Tag Archives: Elizabeth Berger

Break Up to Make Up

I Want You Back

by George Wolf

If we’re gonna start talking about I Want You Back, we can’t start at the start, we have to start at the finish. Because no matter what you think about the film’s first 100 minutes, the last five may seriously turn your head.

But before that Linda Blair moment, Emma (Jenny Slate) and Peter (Charlie Day) first meet in the stairwell of their office building. Emma works for an Orthodontist, Peter’s with a retirement home company, and they both just got dumped. Noah (Scott Eastwood, finally doing more acting than posing) left her for Ginny (Clark Backo), Anne (Gina Rodriguez) left him for Logan (Manny Jacinto), and the two new “sadness siblings” are all in their feelings.

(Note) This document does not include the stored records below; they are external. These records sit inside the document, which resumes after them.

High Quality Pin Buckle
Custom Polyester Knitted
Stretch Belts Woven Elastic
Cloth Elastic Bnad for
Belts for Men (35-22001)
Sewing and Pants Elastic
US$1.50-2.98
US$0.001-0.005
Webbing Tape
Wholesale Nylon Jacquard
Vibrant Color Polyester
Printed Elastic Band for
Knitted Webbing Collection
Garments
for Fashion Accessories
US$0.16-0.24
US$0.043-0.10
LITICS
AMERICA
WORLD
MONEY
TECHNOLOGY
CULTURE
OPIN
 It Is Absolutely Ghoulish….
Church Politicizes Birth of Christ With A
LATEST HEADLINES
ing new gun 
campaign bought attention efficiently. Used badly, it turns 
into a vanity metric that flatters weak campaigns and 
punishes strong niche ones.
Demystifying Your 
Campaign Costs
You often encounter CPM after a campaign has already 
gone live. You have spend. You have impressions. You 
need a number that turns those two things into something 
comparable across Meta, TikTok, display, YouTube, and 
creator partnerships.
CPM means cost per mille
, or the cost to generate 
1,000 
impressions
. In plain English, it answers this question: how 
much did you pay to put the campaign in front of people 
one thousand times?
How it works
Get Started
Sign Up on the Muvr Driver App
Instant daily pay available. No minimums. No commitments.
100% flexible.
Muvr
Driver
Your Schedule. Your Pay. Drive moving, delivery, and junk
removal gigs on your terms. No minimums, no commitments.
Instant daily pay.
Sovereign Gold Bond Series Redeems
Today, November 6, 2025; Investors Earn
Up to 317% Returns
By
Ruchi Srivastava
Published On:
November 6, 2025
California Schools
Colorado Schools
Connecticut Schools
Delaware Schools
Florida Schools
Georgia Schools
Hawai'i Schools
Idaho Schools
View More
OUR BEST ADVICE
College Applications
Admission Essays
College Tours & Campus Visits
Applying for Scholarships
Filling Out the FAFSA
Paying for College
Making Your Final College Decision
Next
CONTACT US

So they start hanging out, giving each other enough emotional support to eventually devise a plan. Emma will throw herself at Logan, while Peter (admitting he’s not hot enough to go after Ginny) will make friends with Noah so he can steer him back to Emma. And with that, the Break Up So We Can Make Up game is on!

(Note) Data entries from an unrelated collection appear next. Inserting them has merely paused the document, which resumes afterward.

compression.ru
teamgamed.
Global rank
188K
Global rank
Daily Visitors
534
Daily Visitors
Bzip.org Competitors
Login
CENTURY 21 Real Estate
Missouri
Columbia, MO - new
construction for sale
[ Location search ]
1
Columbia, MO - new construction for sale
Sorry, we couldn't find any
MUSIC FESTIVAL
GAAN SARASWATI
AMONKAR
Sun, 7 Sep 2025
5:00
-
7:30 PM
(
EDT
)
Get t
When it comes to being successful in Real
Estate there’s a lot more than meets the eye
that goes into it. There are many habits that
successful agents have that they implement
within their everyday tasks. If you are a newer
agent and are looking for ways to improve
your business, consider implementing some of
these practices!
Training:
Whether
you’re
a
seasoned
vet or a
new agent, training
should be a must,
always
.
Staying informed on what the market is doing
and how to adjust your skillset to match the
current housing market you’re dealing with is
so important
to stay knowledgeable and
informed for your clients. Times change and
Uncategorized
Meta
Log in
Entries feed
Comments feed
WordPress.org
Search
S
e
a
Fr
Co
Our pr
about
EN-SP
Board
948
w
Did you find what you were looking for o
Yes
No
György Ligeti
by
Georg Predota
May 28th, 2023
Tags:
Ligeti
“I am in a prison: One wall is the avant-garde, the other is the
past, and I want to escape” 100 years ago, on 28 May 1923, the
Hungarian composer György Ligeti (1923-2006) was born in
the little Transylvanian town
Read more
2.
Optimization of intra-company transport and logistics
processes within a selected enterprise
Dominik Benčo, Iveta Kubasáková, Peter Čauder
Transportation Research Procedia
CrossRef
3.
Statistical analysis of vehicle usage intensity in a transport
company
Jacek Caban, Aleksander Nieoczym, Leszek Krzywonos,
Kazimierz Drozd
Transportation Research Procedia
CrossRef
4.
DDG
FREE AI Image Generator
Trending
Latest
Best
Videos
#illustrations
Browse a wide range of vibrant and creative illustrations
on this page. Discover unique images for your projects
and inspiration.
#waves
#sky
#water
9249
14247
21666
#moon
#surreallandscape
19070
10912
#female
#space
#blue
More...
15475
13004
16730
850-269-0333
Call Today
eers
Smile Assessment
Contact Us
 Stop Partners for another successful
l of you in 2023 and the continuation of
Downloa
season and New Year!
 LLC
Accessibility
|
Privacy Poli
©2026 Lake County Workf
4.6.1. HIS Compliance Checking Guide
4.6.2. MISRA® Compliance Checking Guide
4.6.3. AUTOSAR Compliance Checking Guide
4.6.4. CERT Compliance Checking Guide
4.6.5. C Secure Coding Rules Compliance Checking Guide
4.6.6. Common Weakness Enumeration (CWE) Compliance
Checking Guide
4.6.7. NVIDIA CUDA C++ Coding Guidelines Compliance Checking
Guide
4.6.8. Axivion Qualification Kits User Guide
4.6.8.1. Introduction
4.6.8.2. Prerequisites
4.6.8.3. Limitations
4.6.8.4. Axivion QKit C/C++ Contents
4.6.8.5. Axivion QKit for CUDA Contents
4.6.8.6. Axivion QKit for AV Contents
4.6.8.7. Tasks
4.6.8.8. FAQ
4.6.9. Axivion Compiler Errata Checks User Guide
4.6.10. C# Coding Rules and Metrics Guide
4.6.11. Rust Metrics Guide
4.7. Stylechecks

We all know where this is going, right? If we’ve seen a romantic comedy we do, and once again the trick lies in finding some way to make the characters and their journey to love worth rooting for.

Screenwriters Isaac Aptaker and Elizabeth Berger (the writing duo behind the terrific Love, Simon and TV’s This Is Us) pair with director Jason Orley for a solid game plan, but it’s the irresistible chemistry of Slate and Day that keeps this madcap setup consistently engaging.

Slate is such an underrated talent. Once again she’s able to confidently take a character from hi-jinx (like the proposed threesome with Anne and Logan) to humanity (an unexpected friendship with a withdrawn kid) while making us care enough to welcome all of it.

And while Day is basically bringing another variation of his usual schtick, it’s still funny and, when paired with Slate, endearing.

Which brings us back to that ending, one that lands with such a thud I was really hoping it was merely a dream sequence. Any semblance of nuance or modern perspective on romance is suddenly replaced with the easiest, most rushed and shallow wrap up this side of a TV sitcom – with a set design to match.

What happened to that other movie? We had a nice thing going, and then it just ghosted us! Come back, I know it can work!

Hmmm…maybe we should hatch a plan.

Secret Love

Love, Simon

by George Wolf

Some of the most tired young adult cliches – narration, idealized characters, the dreaded climactic essay reading – show up in Love, Simon. 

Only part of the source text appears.